# World Cup Competition ideas



## Old Jim (6 Jun 2006)

We would like to run a little competition in the office for a little bet on the world cup. Want to do something more than a straight draw of one team (not very fair on who picks Togo and who picks Brazil)
Has anyone any ideas on how to organise a competition like this?


----------



## penang (6 Jun 2006)

put  a slip of paper with each competing persons name into a separate envelope and seal them.  So you will have 32 sealed envelopes with a persons name inside.  Now shuffle the envelopes and draw one at at time.  Write a team name on the outside of each envelope as they are drawn.  You will now have 32 sealed envelopes with a team name written on the outside.  As each team is knocked out open that envelope and that person is now out of contention for the big prize.  If you end up with more that 32 players put multiple names in some or all envelopes. If less then sell multiple entries to some players.. Cruel but tense..

We charge a €5 per entry


----------



## car (6 Jun 2006)

> (not very fair on who picks Togo and who picks Brazil)


Ah but someone HAS to get togo and someone HAS to get brazil in an open draw, thats the luck of the open draw

Add in your own small prizes to keep it interesting for all

team with best/worst discipline..most/least goals...most conceded in a match..


----------



## Leo (6 Jun 2006)

Do a correct score competition. Each person predicts the score of all (or selected) first round games. Award 3 points for an exact match, 1 point for the right result.
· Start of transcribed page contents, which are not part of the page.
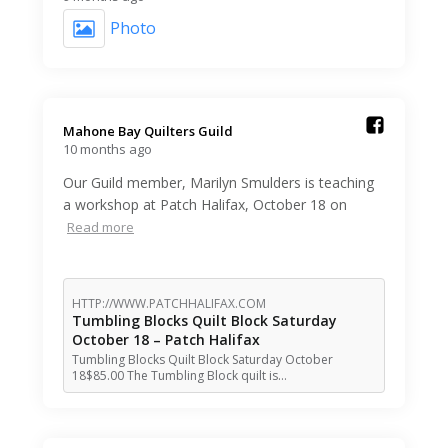
Photo
Mahone Bay Quilters Guild️
10 months ago
Our Guild member, Marilyn Smulders is teaching
a workshop at Patch Halifax, October 18 on
Read more
HTTP://WWW.PATCHHALIFAX.COM
Tumbling Blocks Quilt Block Saturday
October 18 – Patch Halifax
Tumbling Blocks Quilt Block Saturday October
18$85.00 The Tumbling Block quilt is…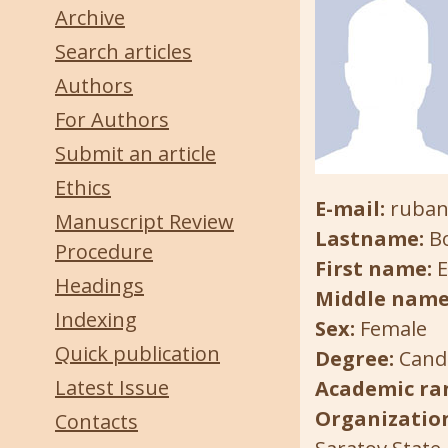
Archive
Search articles
Authors
For Authors
Submit an article
Ethics
E-mail:
ruban
Manuscript Review
Lastname:
B
Procedure
First name:
E
Headings
Middle name
Indexing
Sex:
Female
Quick publication
Degree:
Candi
Latest Issue
Academic ra
Organization
Contacts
You can then repeat this for the subsequent rounds. 

Used to do this for the premiership, and it helps keep interest in the lesser games.


----------



## Resident (6 Jun 2006)

do a total number of corners, or goals, or cards competition.

you can use some of the main betting websites to keep track for you,
or just watch all the games


----------



## tiger (6 Jun 2006)

The bbc seem to have created a world cup stock exchange:
[broken link removed]

Could set up something based on this, but the danger is that it becomes too involved


----------



## michaelm (6 Jun 2006)

If it's a 'little' competition and you talking around 16 people maybe consider . . everyone draws for one team from the top half and one from the bottom (based on betting odds), you subtract the goals conceded by your bottom half team from the goals scored by your top half team, then highest total wins.  Every match has an impact and the leader board can fluctuate quite a lot.


----------



## Gunnerbar (8 Jun 2006)

To avoid the Togolese syndrome how about awarding first prize to the the team that does the worst and second prize to the winners of the WC. It would certaintly change the mindset when the teams are being allocated out.


----------